My family and I were holidaying at Lake Toba in Sumatra. It’s a huge lake, formed by a massive volcanic explosion over 70,000 years ago, perhaps the largest the world has ever seen. Legend has it that Lake Toba is so deep, people and boats have disappeared into its inky depths, only to be washed up weeks or months later at the opposite end of the lake, up to one hundred kilometres away. It’s said there are strange currents that suck you down under the water, even if you are a capable swimmer.
My sister and I were allowed to hire a paddle boat, theoretically to potter around the shore. My sister, being a daredevil, decided we should try to cross to the large island of Samosir that lay opposite the tourist town of Parapat where we were staying. We had no lifejackets, and no adults knew we were going.
We paddled all the way across to the island and were greeted by a rather grimy town of surly folk who did not seem at all friendly. Little did we know this was actually a red light district, a collection of brothels. We couldn’t have known; wouldn’t even have understood what that meant.
Fairly rapidly we realised it wasn’t a place for us. We started our long paddle back to Parapat. A few times a motorboat or jetski flew past leaving a series of waves in its wake. The paddleboat didn’t handle waves very well and I began to feel frightened. The journey back seemed much more arduous than the trip out. I put my hand in the black water. It was warm and silky. I could almost imagine the secret currents tugging at my hand to pull me down into the abyss.
Suffice to say, we made it back safely. However, we’d only been on shore a few minutes, our mother scolding us for our risk-taking behaviour, when someone noticed a young man standing on a paddleboat waving his towel madly.
Some other boats attended and a story emerged that filled me with dread of what might have been. Allegedly, he and his new wife were honeymooning in Parapat. They too were paddling on the majestic lake when a boat zoomed past, rocking the paddleboat so vigorously that his new wife toppled over and fell into the lake. She sank like a stone in the lake’s ominous currents, leaving her shattered husband shocked, waving his towel desperately from his lone stance on the lake.
For the next few hours we stood in our swimsuits, watching a seaplane, police boats and divers scour the area. What possible hope was there of finding a woman in a five-hundred-metre-deep lake? It would have been like finding a needle in a haystack. They would probably have had a better chance of finding the Loch Ness monster.

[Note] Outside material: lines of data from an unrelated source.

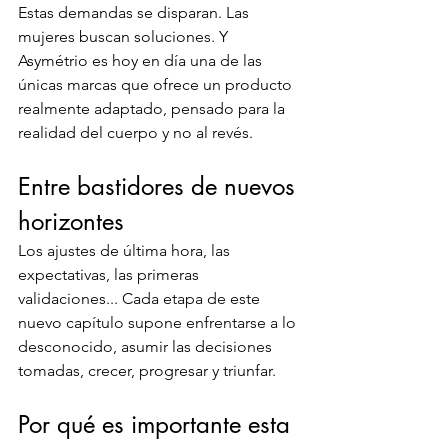
Estas demandas se disparan. Las 
mujeres buscan soluciones. Y 
Asymétrio es hoy en día una de las 
únicas marcas que ofrece un producto 
realmente adaptado, pensado para la 
realidad del cuerpo y no al revés.
Entre bastidores de nuevos 
horizontes
Los ajustes de última hora, las 
expectativas, las primeras 
validaciones... Cada etapa de este 
nuevo capítulo supone enfrentarse a lo 
desconocido, asumir las decisiones 
tomadas, crecer, progresar y triunfar.
Por qué es importante esta 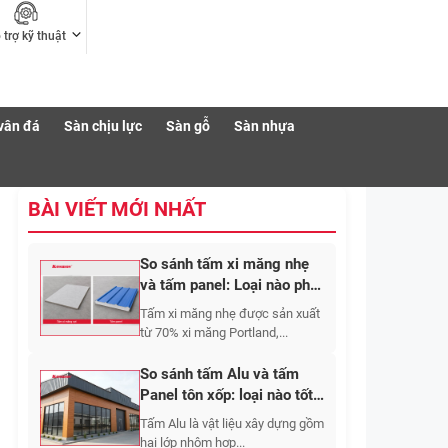
 trợ kỹ thuật
vân đá
Sàn chịu lực
Sàn gỗ
Sàn nhựa
BÀI VIẾT MỚI NHẤT
So sánh tấm xi măng nhẹ
và tấm panel: Loại nào phù
hợp hơn cho công trình?
Tấm xi măng nhẹ được sản xuất
từ 70% xi măng Portland,...
So sánh tấm Alu và tấm
Panel tôn xốp: loại nào tốt
hơn?
Tấm Alu là vật liệu xây dựng gồm
hai lớp nhôm hợp...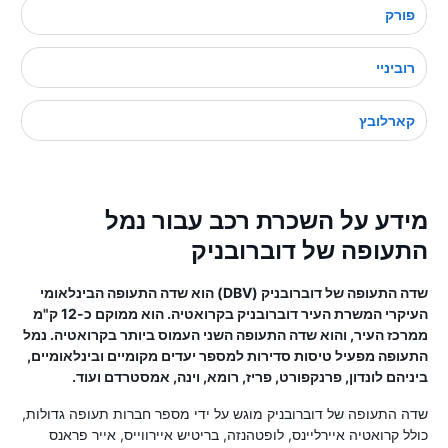
פורק
רוביניי
קארלובץ
מידע על השכרת רכב עבור נמל
התעופה של דוברובניק
שדה התעופה של דוברובניק (DBV) הוא שדה התעופה הבינלאומי
העיקרי המשרת העיר דוברובניק בקרואטיה. הוא ממוקם כ-12 ק"מ
ממרכז העיר, והוא שדה התעופה השני העמוס ביותר בקרואטיה. נמל
התעופה מפעיל טיסות סדירות למספר יעדים מקומיים ובינלאומיים,
ביניהם לונדון, פרנקפורט, פריז, רומא, וינה, אמסטרדם ועוד.
שדה התעופה של דוברובניק מוגש על ידי מספר חברות תעופה גדולות,
כולל קרואטיה איירליינס, לופטהנזה, בריטיש איירווייס, אייר פראנס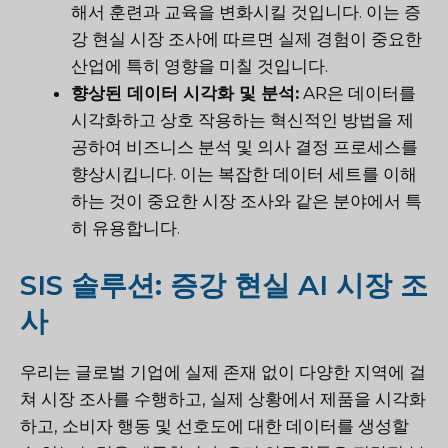
해서 훈련과 교육을 변화시킬 것입니다. 이는 증
강 현실 시장 조사에 따르면 실제 경험이 중요한
산업에 특히 영향을 미칠 것입니다.
향상된 데이터 시각화 및 분석:
AR은 데이터를
시각화하고 상호 작용하는 혁신적인 방법을 제
공하여 비즈니스 분석 및 의사 결정 프로세스를
향상시킵니다. 이는 복잡한 데이터 세트를 이해
하는 것이 중요한 시장 조사와 같은 분야에서 특
히 유용합니다.
SIS 솔루션: 증강 현실 AI 시장 조
사
우리는 글로벌 기업에 실제 존재 없이 다양한 지역에 걸
쳐 시장 조사를 수행하고, 실제 상황에서 제품을 시각화
하고, 소비자 행동 및 선호도에 대한 데이터를 생성할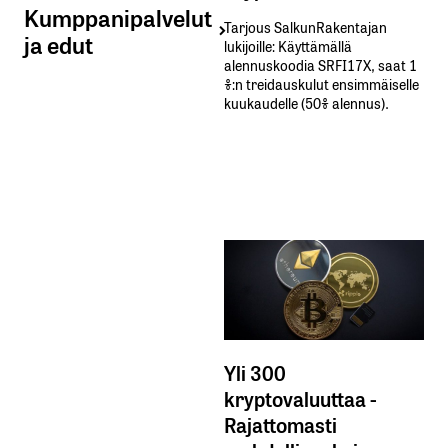
Kumppanipalvelut
Tarjous SalkunRakentajan
ja edut
lukijoille: Käyttämällä​ ​
alennuskoodia​ ​SRFI17X,​ ​saat​ ​1
%:n treidauskulut​ ​ensimmäiselle​ ​
kuukaudelle​ ​(50%​ ​alennus).
Yli 300
kryptovaluuttaa -
Rajattomasti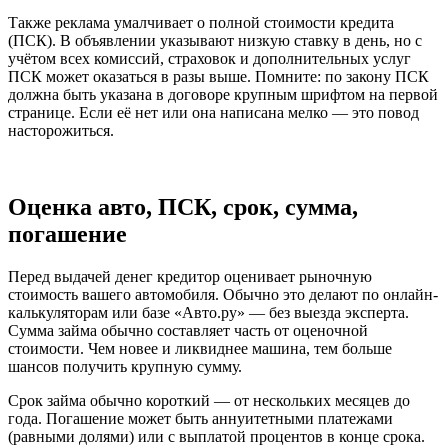
Также реклама умалчивает о полной стоимости кредита
(ПСК). В объявлении указывают низкую ставку в день, но с
учётом всех комиссий, страховок и дополнительных услуг
ПСК может оказаться в разы выше. Помните: по закону ПСК
должна быть указана в договоре крупным шрифтом на первой
странице. Если её нет или она написана мелко — это повод
насторожиться.
Оценка авто, ПСК, срок, сумма,
погашение
Перед выдачей денег кредитор оценивает рыночную
стоимость вашего автомобиля. Обычно это делают по онлайн-
калькуляторам или базе «Авто.ру» — без выезда эксперта.
Сумма займа обычно составляет часть от оценочной
стоимости. Чем новее и ликвиднее машина, тем больше
шансов получить крупную сумму.
Срок займа обычно короткий — от нескольких месяцев до
года. Погашение может быть аннуитетными платежами
(равными долями) или с выплатой процентов в конце срока.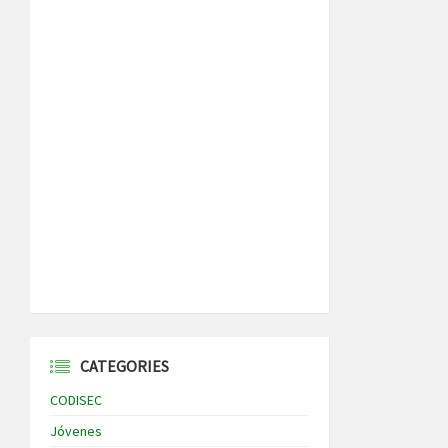
CATEGORIES
CODISEC
Jóvenes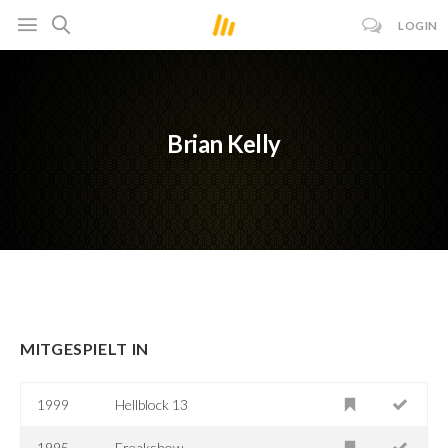
LOGIN
Brian Kelly
MITGESPIELT IN
1999
Hellblock 13
1995
Freakshow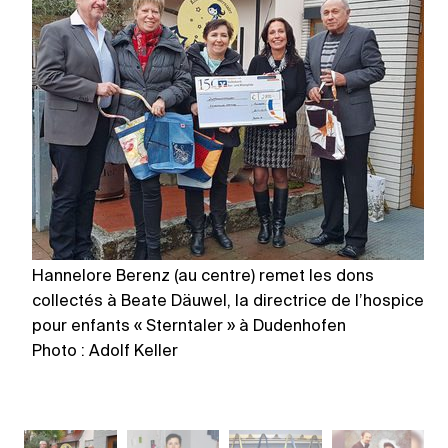
Hannelore Berenz (au centre) remet les dons
Mê
collectés à Beate Däuwel, la directrice de l’hospice
p
pour enfants « Sterntaler » à Dudenhofen
m
Photo : Adolf Keller
Ph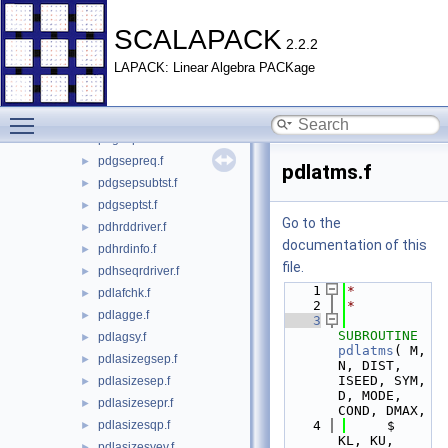
pdbrddriver.f
►
pdbrdinfo.f
►
SCALAPACK
2.2.2
pdgebdrv.f
►
LAPACK: Linear Algebra PACKage
pdgehdrv.f
►
pdgrptseptst.f
►
Toggle main menu visibility
pdgsepchk.f
►
pdgsepdriver.f
►
pdgsepreq.f
►
pdlatms.f
pdgsepsubtst.f
►
pdgseptst.f
►
Go to the
pdhrddriver.f
►
documentation of this
pdhrdinfo.f
►
file.
pdhseqrdriver.f
►
    1
*
pdlafchk.f
►
    2
*
pdlagge.f
►
    3
SUBROUTINE 
pdlagsy.f
►
pdlatms
( M, 
pdlasizegsep.f
►
N, DIST, 
ISEED, SYM, 
pdlasizesep.f
►
D, MODE, 
pdlasizesepr.f
►
COND, DMAX,
pdlasizesqp.f
    4
     $                    
►
KL, KU, 
pdlasizesyev.f
►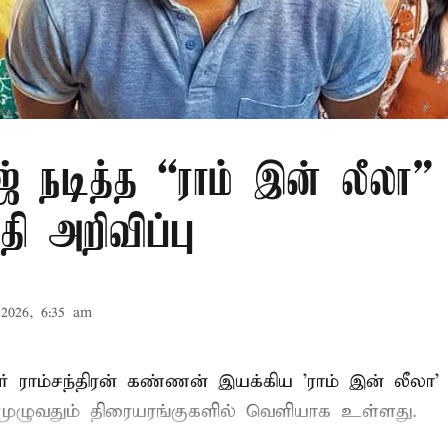
் நடித்த “ராம் இன் லீலா” 
தி அறிவிப்பு
2026, 6:35 am
் ராம்சந்திரன் கண்ணன் இயக்கிய 'ராம் இன் லீலா' 
முழுவதும் திரையரங்குகளில் வெளியாக உள்ளது.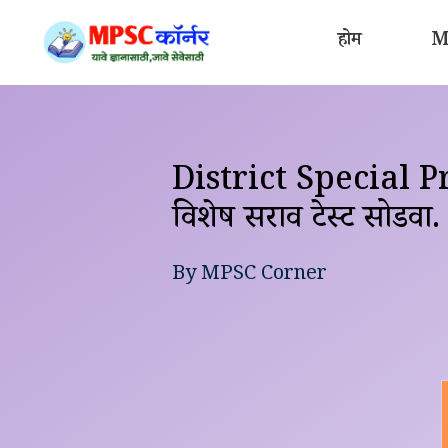
Skip
to
होम
MP
content
District Special Pr
विशेष सराव टेस्ट सोडवा.
By
MPSC Corner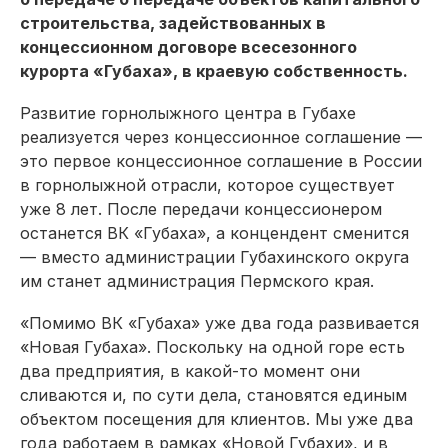
строительства, задействованных в
концессионном договоре всесезонного
курорта «Губаха», в краевую собственность.
Развитие горнолыжного центра в Губахе
реализуется через концессионное соглашение —
это первое концессионное соглашение в России
в горнолыжной отрасли, которое существует
уже 8 лет. После передачи концессионером
останется ВК «Губаха», а концендент сменится
— вместо администрации Губахинского округа
им станет администрация Пермского края.
«Помимо ВК «Губаха» уже два года развивается
«Новая Губаха». Поскольку на одной горе есть
два предприятия, в какой-то момент они
сливаются и, по сути дела, становятся единым
объектом посещения для клиентов. Мы уже два
года работаем в рамках «Новой Губахи», и в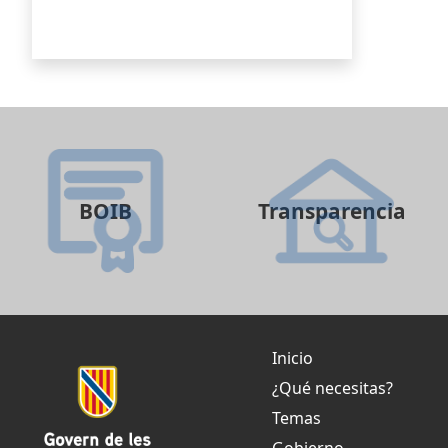
BOIB
Transparencia
Inicio
¿Qué necesitas?
Temas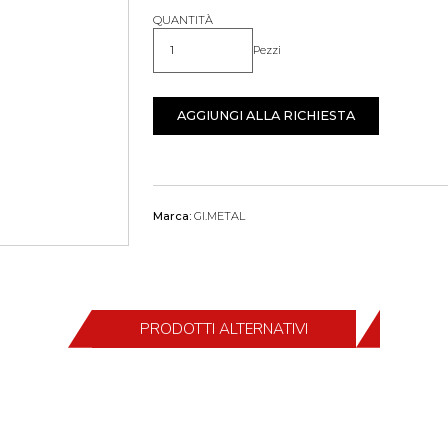
QUANTITÀ
Pezzi
Quantità
AGGIUNGI ALLA RICHIESTA
Marca:
GI.METAL
PRODOTTI ALTERNATIVI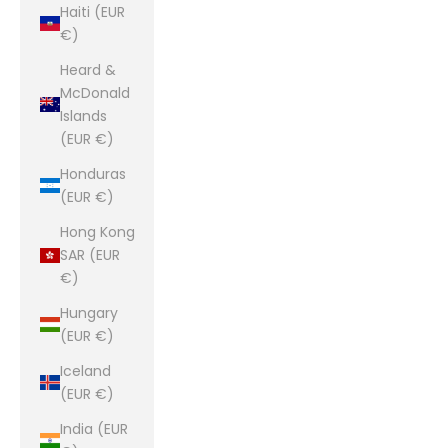
Haiti (EUR
€)
Heard &
McDonald
Islands
(EUR €)
Honduras
(EUR €)
Hong Kong
SAR (EUR
€)
Hungary
(EUR €)
Iceland
(EUR €)
India (EUR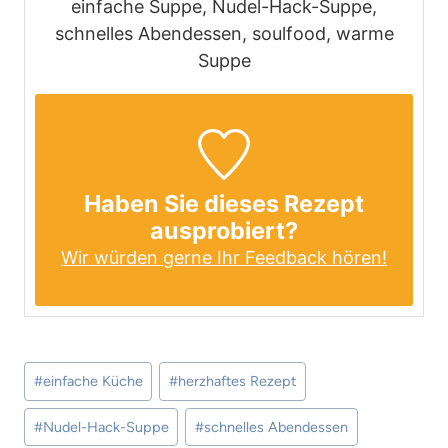
einfache Suppe, Nudel-Hack-Suppe,
schnelles Abendessen, soulfood, warme
Suppe
Haben Sie dieses Rezept
ausprobiert?
Wir würden gerne Ihr Feedback hören!
Schlagworte:
#
einfache Küche
#
herzhaftes Rezept
#
Nudel-Hack-Suppe
#
schnelles Abendessen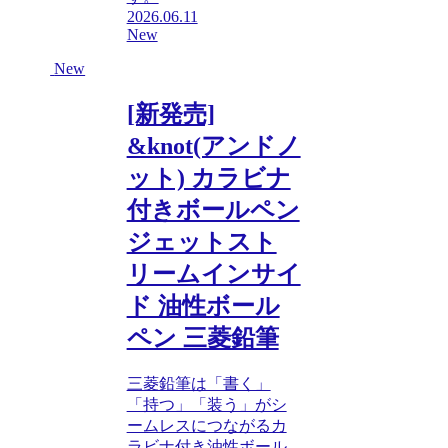
2026.06.11
New
New
[新発売]
&knot(アンドノ
ット) カラビナ
付きボールペン
ジェットスト
リームインサイ
ド 油性ボール
ペン 三菱鉛筆
三菱鉛筆は「書く」
「持つ」「装う」がシ
ームレスにつながるカ
ラビナ付き油性ボール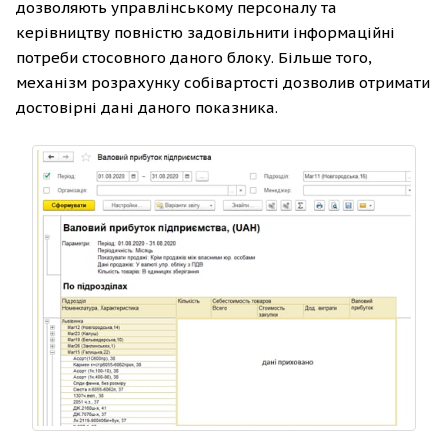
дозволяють управлінському персоналу та
керівництву повністю задовільнити інформаційні
потреби стосовного даного блоку. Більше того,
механізм розрахунку собівартості дозволив отримати
достовірні дані даного показника.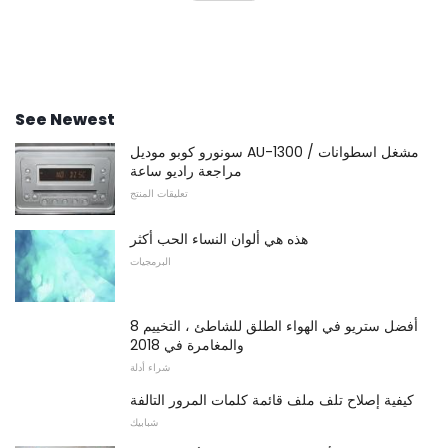
See Newest
سونورو كوبو موديل AU-1300 مشغل اسطوانات /
مراجعة راديو ساعة
تعليقات المنتج
هذه هي ألوان النساء الحب أكثر
البرمجيات
8 أفضل ستريو في الهواء الطلق للشاطئ ، التخييم
والمغامرة في 2018
شراء أدلة
كيفية إصلاح تلف ملف قائمة كلمات المرور التالفة
شبابيك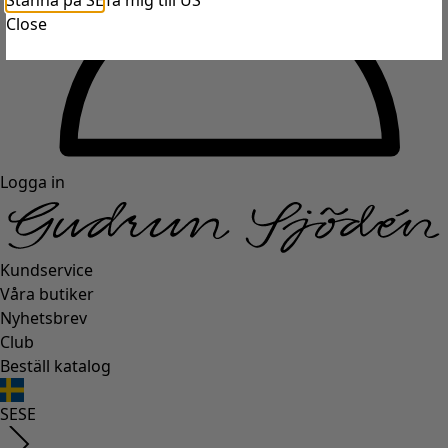
Stanna på SE
Ta mig till US
Close
Logga in
Kundservice
Våra butiker
Nyhetsbrev
Club
Beställ katalog
SE
SE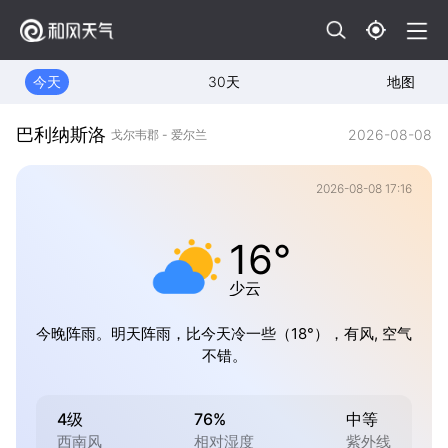
今天
30天
地图
巴利纳斯洛
2026-08-08
戈尔韦郡 - 爱尔兰
2026-08-08 17:16
16°
少云
今晚阵雨。明天阵雨，比今天冷一些（18°），有风, 空气
不错。
4级
76%
中等
西南风
相对湿度
紫外线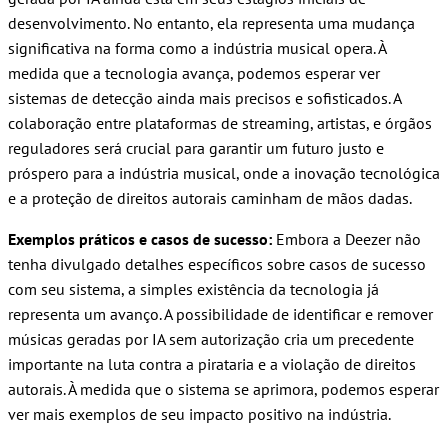
desenvolvimento. No entanto, ela representa uma mudança
significativa na forma como a indústria musical opera. À
medida que a tecnologia avança, podemos esperar ver
sistemas de detecção ainda mais precisos e sofisticados. A
colaboração entre plataformas de streaming, artistas, e órgãos
reguladores será crucial para garantir um futuro justo e
próspero para a indústria musical, onde a inovação tecnológica
e a proteção de direitos autorais caminham de mãos dadas.
Exemplos práticos e casos de sucesso:
Embora a Deezer não
tenha divulgado detalhes específicos sobre casos de sucesso
com seu sistema, a simples existência da tecnologia já
representa um avanço. A possibilidade de identificar e remover
músicas geradas por IA sem autorização cria um precedente
importante na luta contra a pirataria e a violação de direitos
autorais. À medida que o sistema se aprimora, podemos esperar
ver mais exemplos de seu impacto positivo na indústria.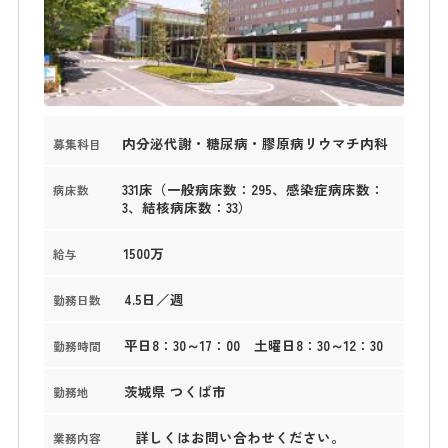
内分泌代謝・糖尿病・膠原病リウマチ内科
募集科目
331床（一般病床数：295、感染症病床数：
病床数
3、結核病床数：33）
1500万
給与
4.5日／週
勤務日数
平日8：30～17：00 土曜日8：30～12：30
勤務時間
茨城県 つくば市
勤務地
詳しくはお問い合わせください。
業務内容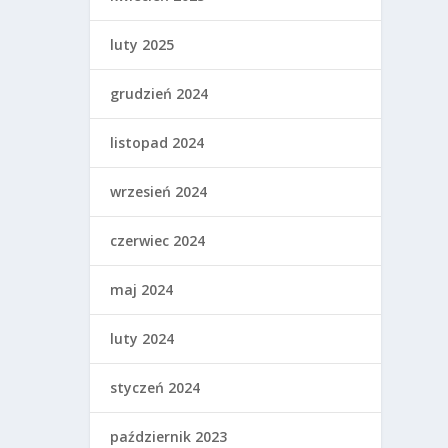
luty 2025
grudzień 2024
listopad 2024
wrzesień 2024
czerwiec 2024
maj 2024
luty 2024
styczeń 2024
październik 2023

That night I couldn’t sleep for the adrenaline raging through my body. The memory of being out on that lake only moments before the woman’s disappearance was too acute. It could have been me. It could have been my sister. I imagined the black water was like jelly; if I fell in, I would be enveloped and smothered as the jelly eased me slowly downwards. Despite being a good swimmer, I would not be able to fight my way back up to the surface.
A month or so later we heard through friends that the man had been charged with his wife’s murder. Turned out, she couldn’t swim, so after a firm push, Lake Toba had completed the relatively simple task for him. I felt slightly relieved that the speedboat waves had not actually toppled her, as this was the crux of my recurring nightmare.
Her body surfaced weeks later, many kilometres away.
I have been back to Lake Toba many times, but not to Parapat and its paddleboats.